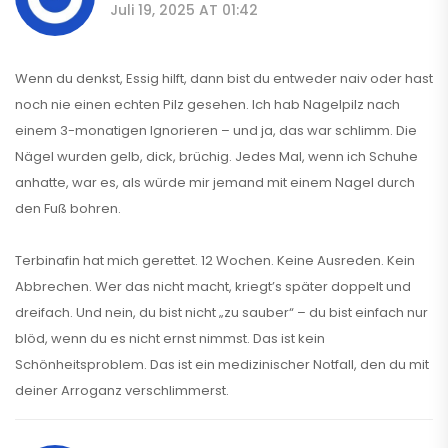
Juli 19, 2025 AT 01:42
Wenn du denkst, Essig hilft, dann bist du entweder naiv oder hast
noch nie einen echten Pilz gesehen. Ich hab Nagelpilz nach
einem 3-monatigen Ignorieren – und ja, das war schlimm. Die
Nägel wurden gelb, dick, brüchig. Jedes Mal, wenn ich Schuhe
anhatte, war es, als würde mir jemand mit einem Nagel durch
den Fuß bohren.
Terbinafin hat mich gerettet. 12 Wochen. Keine Ausreden. Kein
Abbrechen. Wer das nicht macht, kriegt’s später doppelt und
dreifach. Und nein, du bist nicht „zu sauber“ – du bist einfach nur
blöd, wenn du es nicht ernst nimmst. Das ist kein
Schönheitsproblem. Das ist ein medizinischer Notfall, den du mit
deiner Arroganz verschlimmerst.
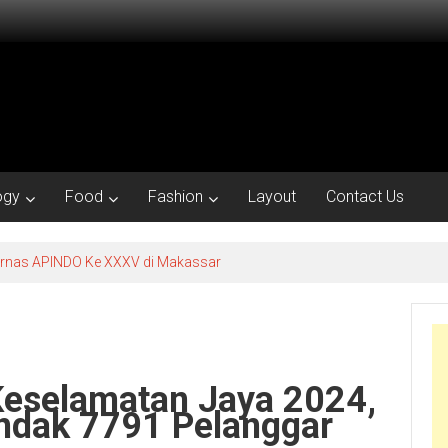
ogy
Food
Fashion
Layout
Contact Us
kornas APINDO Ke XXXV di Makassar
Keselamatan Jaya 2024,
indak 7791 Pelanggar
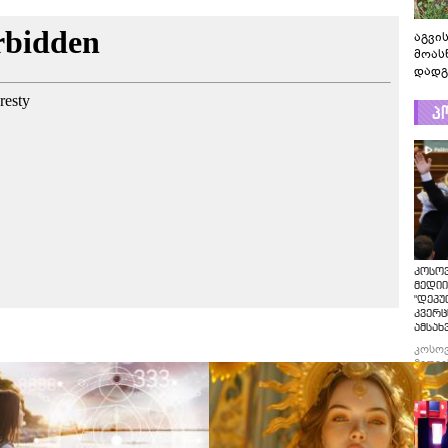
აგვის
მოას
დადგ
პ
კოსო
მედიი
"დეპუ
კვერც
ამსახ
კოსო
მედიი
"დეპუ
კვერც
ამსახ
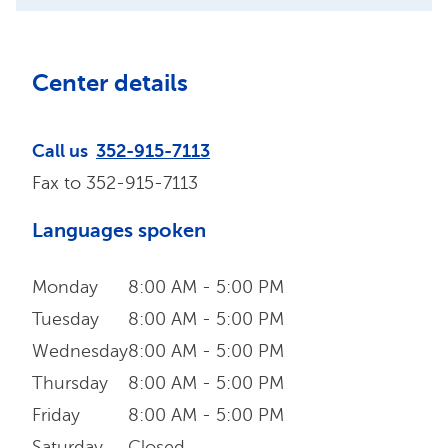
Center details
Call us
352-915-7113
Fax to
352-915-7113
Languages spoken
Monday
8:00 AM - 5:00 PM
Tuesday
8:00 AM - 5:00 PM
Wednesday
8:00 AM - 5:00 PM
Thursday
8:00 AM - 5:00 PM
Friday
8:00 AM - 5:00 PM
Saturday
Closed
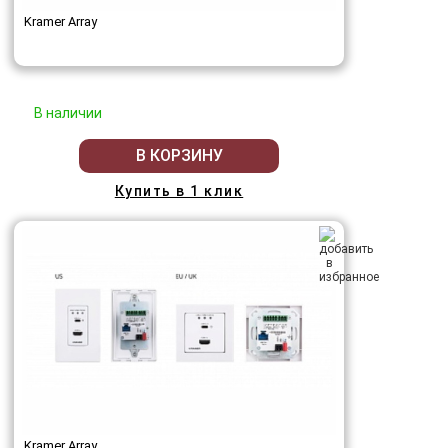
Kramer Array
В наличии
В КОРЗИНУ
Купить в 1 клик
Kramer Array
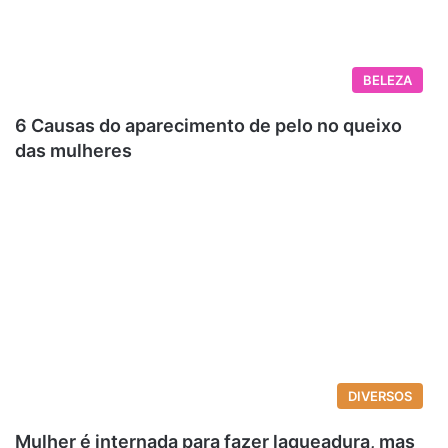
BELEZA
6 Causas do aparecimento de pelo no queixo
das mulheres
DIVERSOS
Mulher é internada para fazer laqueadura, mas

Your task: Output each record above exactly as it stands, excluding all pictures.

Solved exercise:
Juli 19, 2025 AT 01:42
Wenn du denkst, Essig hilft, dann bist du entweder naiv oder hast
noch nie einen echten Pilz gesehen. Ich hab Nagelpilz nach
einem 3-monatigen Ignorieren – und ja, das war schlimm. Die
Nägel wurden gelb, dick, brüchig. Jedes Mal, wenn ich Schuhe
anhatte, war es, als würde mir jemand mit einem Nagel durch
den Fuß bohren.
Terbinafin hat mich gerettet. 12 Wochen. Keine Ausreden. Kein
Abbrechen. Wer das nicht macht, kriegt’s später doppelt und
dreifach. Und nein, du bist nicht „zu sauber“ – du bist einfach nur
blöd, wenn du es nicht ernst nimmst. Das ist kein
Schönheitsproblem. Das ist ein medizinischer Notfall, den du mit
deiner Arroganz verschlimmerst.
ogy
Food
Fashion
Layout
Contact Us
kornas APINDO Ke XXXV di Makassar
Keselamatan Jaya 2024,
indak 7791 Pelanggar
აგვის
მოას
დადგ
პ
კოსო
მედიი
"დეპუ
კვერც
ამსახ
კოსო
მედიი
"დეპუ
კვერც
ამსახ
Center details
Call us
352-915-7113
Fax to
352-915-7113
Languages spoken
Monday
8:00 AM - 5:00 PM
Tuesday
8:00 AM - 5:00 PM
Wednesday
8:00 AM - 5:00 PM
Thursday
8:00 AM - 5:00 PM
Friday
8:00 AM - 5:00 PM
Saturday
Closed
Kramer Array
В наличии
В КОРЗИНУ
Купить в 1 клик
Kramer Array
BELEZA
6 Causas do aparecimento de pelo no queixo
das mulheres
DIVERSOS
Mulher é internada para fazer laqueadura, mas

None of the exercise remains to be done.